=== Begin Enclosure ===

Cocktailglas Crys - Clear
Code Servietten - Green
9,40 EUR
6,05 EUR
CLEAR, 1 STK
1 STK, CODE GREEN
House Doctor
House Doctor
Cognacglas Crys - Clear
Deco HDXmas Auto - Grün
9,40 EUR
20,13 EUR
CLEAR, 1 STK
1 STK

=== End Enclosure ===
=== Begin Enclosure ===

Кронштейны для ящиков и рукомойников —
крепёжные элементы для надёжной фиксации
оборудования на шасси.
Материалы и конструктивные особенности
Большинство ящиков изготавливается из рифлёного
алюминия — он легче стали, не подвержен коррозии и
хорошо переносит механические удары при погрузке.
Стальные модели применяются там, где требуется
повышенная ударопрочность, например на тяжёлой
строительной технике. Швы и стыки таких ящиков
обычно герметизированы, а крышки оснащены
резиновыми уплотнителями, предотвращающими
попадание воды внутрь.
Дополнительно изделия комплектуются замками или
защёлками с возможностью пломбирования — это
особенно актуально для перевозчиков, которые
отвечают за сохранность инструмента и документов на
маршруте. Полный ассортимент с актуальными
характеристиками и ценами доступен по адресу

=== End Enclosure ===

From the records above, transcribe exactly the run of lines that opens with the line holding "крепёжные элементы для надёжной фиксации" and closes with the line holding "резиновыми уплотнителями, предотвращающими", both included.

крепёжные элементы для надёжной фиксации
оборудования на шасси.
Материалы и конструктивные особенности
Большинство ящиков изготавливается из рифлёного
алюминия — он легче стали, не подвержен коррозии и
хорошо переносит механические удары при погрузке.
Стальные модели применяются там, где требуется
повышенная ударопрочность, например на тяжёлой
строительной технике. Швы и стыки таких ящиков
обычно герметизированы, а крышки оснащены
резиновыми уплотнителями, предотвращающими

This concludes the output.